If the full stack is the target, the first cut is smaller:

OTel Collector (200MB)
Langfuse self-hosted (~800MB with Postgres + ClickHouse)
Local Prometheus (1GB)
Grafana Cloud Free (0MB local)

Total: ~2GB. Sufficient for a 1-2 person rig. Grows linearly with service count.

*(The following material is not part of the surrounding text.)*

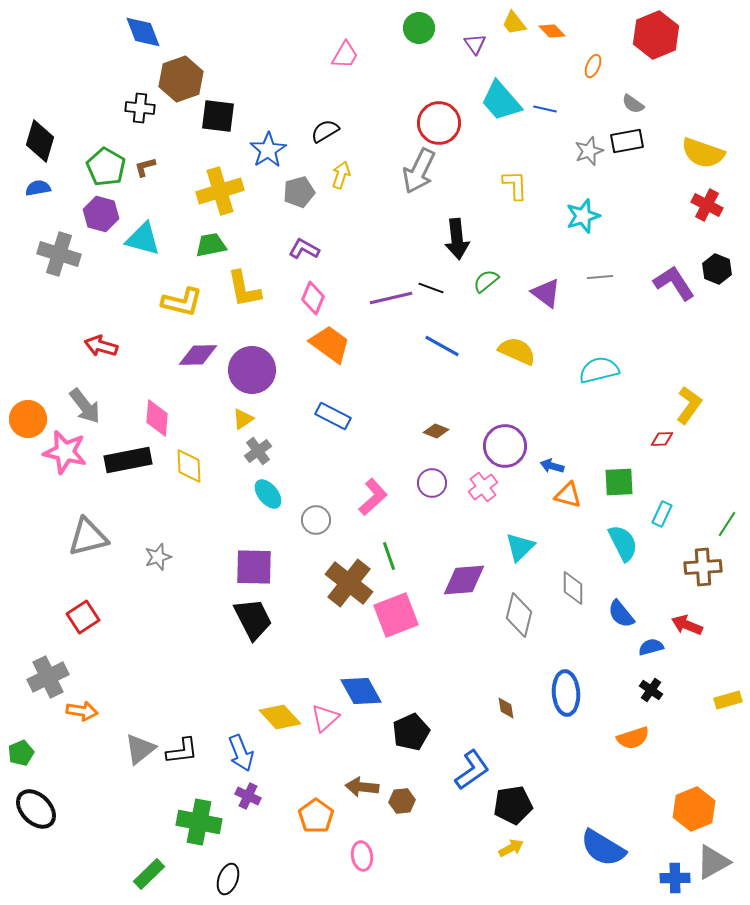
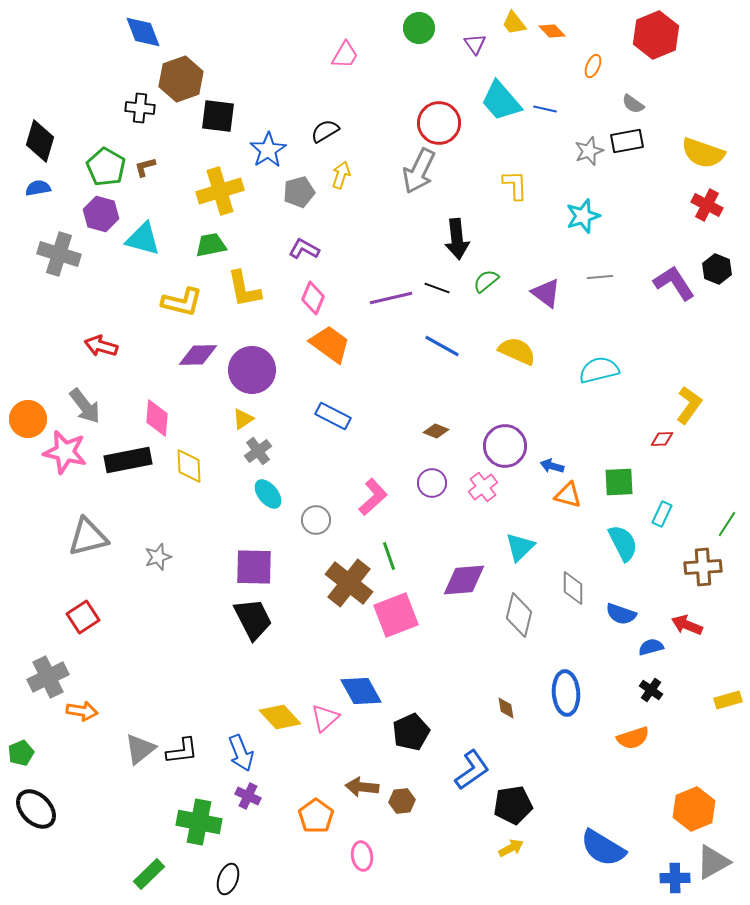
black line at (431, 288): moved 6 px right
blue semicircle at (621, 614): rotated 32 degrees counterclockwise
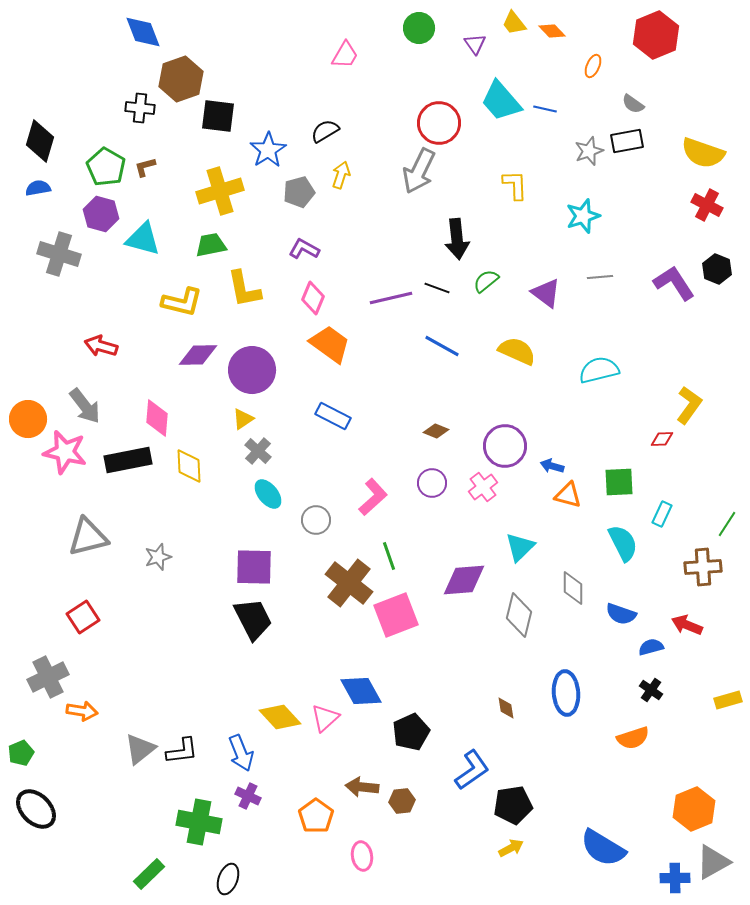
gray cross at (258, 451): rotated 12 degrees counterclockwise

If even this is too much, drop to:

OTel Collector (200MB)
Grafana Cloud free for everything including Prometheus-compatible metrics (0MB local)
No Langfuse — ingest LLM traces into Grafana Tempo with GenAI semantic conventions

Trade-off: Grafana Tempo is not as strong for LLM-specific analysis (prompt versioning, eval scoring) but keeps the memory footprint minimal.

What not to do¶

Ship without observability. Phase 2 of the roadmap (index.md) is explicit: measurement before autonomy. Violating this is violating principle 1.
Self-host the full LGTM stack on 8GB. Memory-starves the rig under load. Hybrid is the sane choice.
Sample at 1% everywhere. T2/T3 tasks need 100% sampling — they're the audit-critical ones.
Alert on every metric deviation. Alert fatigue is the single biggest failure mode of observability programs. Every alert must be actionable.
Build dashboards after the fact. Dashboards are built as the metric is added. "We'll add dashboards later" means nobody looks at the metric.